Unicamente, un’immensa marea d’impegno civile e sociale, frutto di singole personali gocce di sudore, di fatiche intense e immani, d’impegno inconsueto, indescrivibile, una cascata di volontà e dedizione che non conosceva confini, né di orario lavorativo, né di luoghi, né di settori.
Per restare al tema narrativo odierno, il tabacco si appalesava con le sue diffusissime e onnipresenti gallerie di filari, esse stesse intrise di una forza naturale prodigiosamente eccezionale. Giacché i modesti germogli o piantine ricollocati dai vivai nel grembo delle rosse e/o di colore grigio bruno zolle, crescevano, si elevavano sino a raggiungere, talora, l’altezza delle creature umane, uomini, donne, anziani, ragazzi, ragazzini, adolescenti, uno schieramento senza età e senza tempo che accudiva alle piantagioni con amore, a modo suo appassionato, dedicandosi, sperando e, nello stesso tempo, emanando interminabili rosari di stille di sudore.
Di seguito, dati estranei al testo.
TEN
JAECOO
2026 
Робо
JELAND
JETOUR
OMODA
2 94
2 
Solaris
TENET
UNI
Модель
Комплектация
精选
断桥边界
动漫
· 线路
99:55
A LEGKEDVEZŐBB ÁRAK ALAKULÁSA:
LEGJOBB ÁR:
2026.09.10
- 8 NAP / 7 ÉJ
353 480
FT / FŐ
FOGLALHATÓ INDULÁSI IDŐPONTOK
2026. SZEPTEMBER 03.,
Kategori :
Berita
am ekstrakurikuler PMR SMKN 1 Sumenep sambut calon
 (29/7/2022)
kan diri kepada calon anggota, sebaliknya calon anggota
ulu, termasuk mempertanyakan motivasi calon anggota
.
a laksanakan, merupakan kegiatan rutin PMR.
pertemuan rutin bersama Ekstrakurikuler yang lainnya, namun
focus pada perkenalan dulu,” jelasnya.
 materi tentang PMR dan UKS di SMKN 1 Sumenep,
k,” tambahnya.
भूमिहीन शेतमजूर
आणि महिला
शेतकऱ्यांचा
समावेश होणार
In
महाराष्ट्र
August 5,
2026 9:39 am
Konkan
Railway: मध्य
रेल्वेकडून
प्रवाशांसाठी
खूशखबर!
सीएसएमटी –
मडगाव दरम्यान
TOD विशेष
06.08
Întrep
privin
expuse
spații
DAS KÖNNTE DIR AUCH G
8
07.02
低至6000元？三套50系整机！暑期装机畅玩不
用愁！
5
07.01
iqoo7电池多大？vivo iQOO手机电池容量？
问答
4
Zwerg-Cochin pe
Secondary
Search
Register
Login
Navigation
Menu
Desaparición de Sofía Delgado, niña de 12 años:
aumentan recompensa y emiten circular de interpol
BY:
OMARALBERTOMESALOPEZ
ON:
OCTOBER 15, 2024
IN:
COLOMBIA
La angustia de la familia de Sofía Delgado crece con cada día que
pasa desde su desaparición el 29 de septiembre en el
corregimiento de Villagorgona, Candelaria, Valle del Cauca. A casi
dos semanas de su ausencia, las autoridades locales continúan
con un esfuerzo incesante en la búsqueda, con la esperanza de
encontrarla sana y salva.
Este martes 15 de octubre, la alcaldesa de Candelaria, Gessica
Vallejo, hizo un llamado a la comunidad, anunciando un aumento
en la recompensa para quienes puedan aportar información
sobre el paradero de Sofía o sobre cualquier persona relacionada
La storia, o avventura, della coltivazione del tabacco, vengono a mente le sue varietà Erzegovina, Perustizza, Xanti yakà, prendeva abbrivo con l’assegnazione, da parte dei Monopoli di Stato, di un’area prestabilita su cui si poteva piantare, generalmente piccola, quando non sacrificata, secondo le dimensioni delle proprietà agricole dei richiedenti.
Concessione diretta, oppure, nel caso di messa a dimora colturale da svolgersi in regime di mezzadria, indiretta, con la relativa pratica espletata, in tale ipotesi, a cura di grossi proprietari o latifondisti che, a loro volta, trasferivano i permessi ai loro coloni.
A seguire, la semina, con relativi vivai o ruddre contraddistinti anche dalla sistemazione, sui cordoli perimetrali di fertile terra concimata, di centinaia o migliaia di piantine di lattuga (insalata), che in seguito, per, alcuni mesi, avrebbero rappresentato un non trascurabile contributo per la gamma di pietanze delle povere mense contadine.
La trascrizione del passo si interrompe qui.